Transcribed page contents
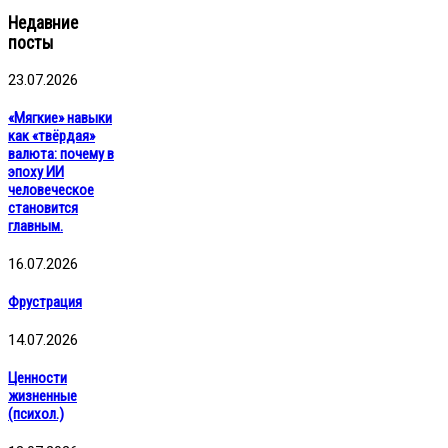
Недавние
посты
23.07.2026
«Мягкие» навыки
как «твёрдая»
валюта: почему в
эпоху ИИ
человеческое
становится
главным.
16.07.2026
Фрустрация
14.07.2026
Ценности
жизненные
(психол.)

WHAT IS BEING ASKED »
Because only the text is wanted, repeat all the entries exactly and leave out the pictures.

RESPONSE AREA »
Недавние
посты
23.07.2026
«Мягкие» навыки
как «твёрдая»
валюта: почему в
эпоху ИИ
человеческое
становится
главным.
16.07.2026
Фрустрация
14.07.2026
Ценности
жизненные
(психол.)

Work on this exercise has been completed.